[Iris-Club] Questions on proof rules

[Ralf Jung]

Hi Jeehoon,

> I have several questions on the proof rules in the Iris 2.0 documentation.
> 
> - (Section 5.3) in the rule for deriving timeless(V(a)), I think the
> premise is not sufficient (a is a discrete COFE element).  I think we
> need more information on V to derive the conclusion..  May I ask how do
> you prove the soundness of this rule?

There is indeed a typo here. The premise should read "a is an element of
a discrete CMRA". This is defined, in the beginning of the document, to
be a CMRA where (among other properties) V ignores the step-index. (We
don't have a notion of a "discrete CMRA element". That's mostly because
we had no need for it...)

Good catch!

Notice that there was another slight mismatch here:  Namely, the way we
defined "V" on paper, it can only be passed elements of the CMRA M that
the logic is reasoning about (i.e., the CMRA M which is the domain of
ghost ownership).  However, the validity assertion is not tied to that
CMRA, you can assert validity of an element of any CMRA (at the current
step-index).  I tried to fix this now.

> - (Section 5.3) I think in general P * Q |- P /\ Q holds from the
> model.  If so, the following rules for the always modality seems redundant:
>     + always(P * Q) |- always(P /\ Q)
>     + always(P) * Q |- always(P) /\ Q
>   How do you consider this argument?

Right, I just switched the sides here. ;)
The interesting property is that we have the converse of these laws.

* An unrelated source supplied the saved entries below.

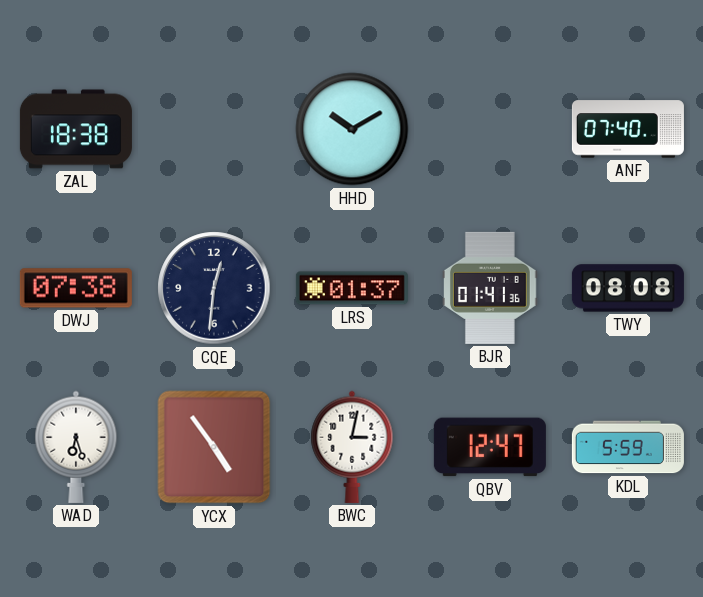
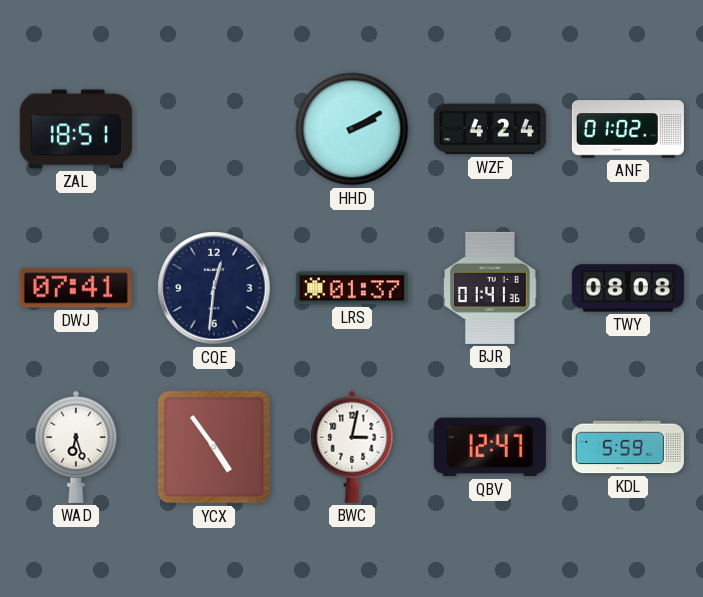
ZAL: 18:38 -> 18:51
HHD: 10:10 -> 2:10
WZF: none -> 4:24
ANF: 07:40 -> 01:02
DWJ: 07:38 -> 07:41
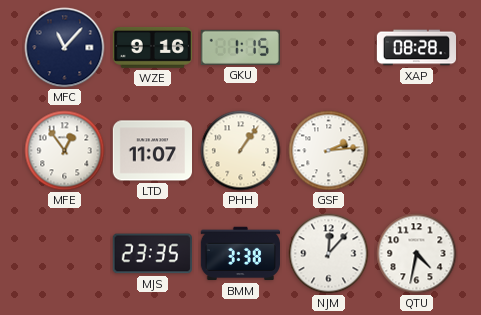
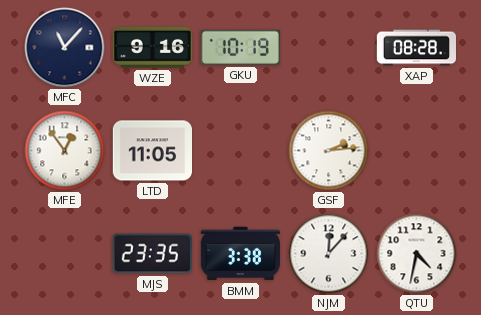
GKU: 1:15 -> 10:19
LTD: 11:07 -> 11:05
PHH: 1:06 -> none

> - (Section 7.1) I think there is a typo in the 3rd rule: should it be on
> the universal quantification?

*lol* yeah, true ;)

> - (Section 7.1) I am not sure how to derive the 4th rule from the rules
> in Section 5..

left-to-right:

   always(P * Q)
=> always(P /\ Q)
=> always(P) /\ always(Q)
=> always(P) * always(Q)

Right-to-left:

   always(P) * always(Q)
=> always(P) /\ always(Q)
=> always(P /\ Q)
=> always(P * Q)

I've been using the converses of the rules you mentioned in the previous
section, which is probably why you were confused. I uploaded a fixed
appendix. (I now have a little script for compiling and uploading this,
since I was just doing this manually too often. ;)

> PS. I want to say thank you all for all the answers you all have
> replied.  I just didn't have a chance to say that because I did not want
> to send too much email :-)

Sure! I am really sorry here for the amount of bugs you are finding,
this is getting embarrassing... my only excuse is that I put together
the entire thing in like two days.  But I should have been more careful.

Kind regards,
Ralf